ROCHESTER, Minn. - A Rochester startup is changing the way football teams practice--using technology to help coaches better communicate with players on the field.

CEO and founder Mike Rolih started GoRout in 2014. GoRout creates on-field wearable technology that allows coaches to send plays and make adjustments on the field in real time.

"You want to go fast, you want to be up-tempo, you want to get as many plays in as you possibly can. That's the way you guys play. Why are you still doing things that we were doing 10 years ago? How has this not evolved?" Rolih said, referring to how coaches use cards to explain plays during practice.

"It adds another coach or two back to your process. Instead of having to manage a card, they can actually coach the player," he said.

GoRout's first device, "Vue," looks like a smart phone and can be worn on a player's wrist or waist. Using a phone application, coaches can send players new plays in real-time. The device vibrates when a new play comes in.
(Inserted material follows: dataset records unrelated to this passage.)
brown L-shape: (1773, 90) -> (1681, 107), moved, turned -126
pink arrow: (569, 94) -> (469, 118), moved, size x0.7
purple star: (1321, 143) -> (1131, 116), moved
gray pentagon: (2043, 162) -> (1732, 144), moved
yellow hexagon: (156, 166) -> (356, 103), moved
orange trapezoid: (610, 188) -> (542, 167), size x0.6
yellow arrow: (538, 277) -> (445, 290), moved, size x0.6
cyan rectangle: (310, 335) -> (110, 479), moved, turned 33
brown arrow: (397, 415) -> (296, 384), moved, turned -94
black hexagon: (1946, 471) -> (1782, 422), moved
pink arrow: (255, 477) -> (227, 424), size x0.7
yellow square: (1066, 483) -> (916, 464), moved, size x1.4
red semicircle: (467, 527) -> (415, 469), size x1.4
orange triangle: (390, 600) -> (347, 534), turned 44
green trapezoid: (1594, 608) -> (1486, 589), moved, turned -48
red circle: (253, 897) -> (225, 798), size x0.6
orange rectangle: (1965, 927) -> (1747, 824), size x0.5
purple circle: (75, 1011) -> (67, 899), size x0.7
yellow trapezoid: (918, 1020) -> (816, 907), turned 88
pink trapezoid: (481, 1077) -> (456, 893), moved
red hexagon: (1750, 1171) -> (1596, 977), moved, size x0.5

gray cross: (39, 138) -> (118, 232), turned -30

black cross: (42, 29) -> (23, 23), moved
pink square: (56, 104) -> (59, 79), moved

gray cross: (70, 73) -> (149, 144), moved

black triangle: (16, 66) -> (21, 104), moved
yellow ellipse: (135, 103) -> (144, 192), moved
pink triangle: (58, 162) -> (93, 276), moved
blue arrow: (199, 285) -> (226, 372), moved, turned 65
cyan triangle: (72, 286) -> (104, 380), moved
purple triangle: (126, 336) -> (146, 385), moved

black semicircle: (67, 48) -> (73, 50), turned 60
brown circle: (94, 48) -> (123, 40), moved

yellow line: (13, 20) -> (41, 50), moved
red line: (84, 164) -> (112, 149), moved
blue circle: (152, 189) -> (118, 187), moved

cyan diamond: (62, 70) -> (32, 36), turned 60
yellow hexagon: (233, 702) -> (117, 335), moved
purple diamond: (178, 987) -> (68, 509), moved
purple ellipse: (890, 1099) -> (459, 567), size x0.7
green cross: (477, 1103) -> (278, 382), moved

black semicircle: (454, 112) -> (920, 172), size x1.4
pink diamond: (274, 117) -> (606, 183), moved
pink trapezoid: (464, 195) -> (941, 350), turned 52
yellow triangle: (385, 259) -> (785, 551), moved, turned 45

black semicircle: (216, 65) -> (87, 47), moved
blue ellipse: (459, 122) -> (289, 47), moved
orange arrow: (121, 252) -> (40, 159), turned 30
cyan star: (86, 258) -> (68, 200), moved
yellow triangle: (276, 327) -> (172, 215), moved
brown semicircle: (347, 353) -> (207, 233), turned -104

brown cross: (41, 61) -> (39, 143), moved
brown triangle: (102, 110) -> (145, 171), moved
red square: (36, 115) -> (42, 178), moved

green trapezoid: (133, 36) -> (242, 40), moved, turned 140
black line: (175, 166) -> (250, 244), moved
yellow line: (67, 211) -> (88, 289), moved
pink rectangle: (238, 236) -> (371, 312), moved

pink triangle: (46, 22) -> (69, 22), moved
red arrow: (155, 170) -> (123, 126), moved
According to Rolih, instead of doing 12-14 reps in 10 minutes, you can run 40-50 plays in the same amount of time.

"What's great about it is it just allows the communication between coach and player to be absolutely efficient, absolutely streamlined," Rolih said.

GoRout now has a prototype called "Vue-Up." It can be installed in Riddell, Schutt and Xenith football helmets and projects plays onto an HD color display screen. It's also voice controlled. Vue-Up's motion-sensor camera captures each play from the player's point of view.

"We're growing like crazy as a company," Rolih said.

The company took its next step when it took one of the top prizes in the NFL's 1st and Future startup pitch competition. Ahead of Super Bowl 51, GoRout was chosen to attend the competition out of more than 1,500 applicants. They ended up winning $50,000, two tickets to Super Bowl 51, and acceptance into the Texas Medical Center Accelerator.

"That's a pretty great award to receive and it's obviously a huge milestone for our company, being such a young startup, having the NFL validate what you do is a huge step," Rolih said.

So far, high school and college teams use Vue for practice. However, Rolih now expects at least six NFL teams to use the technology this year.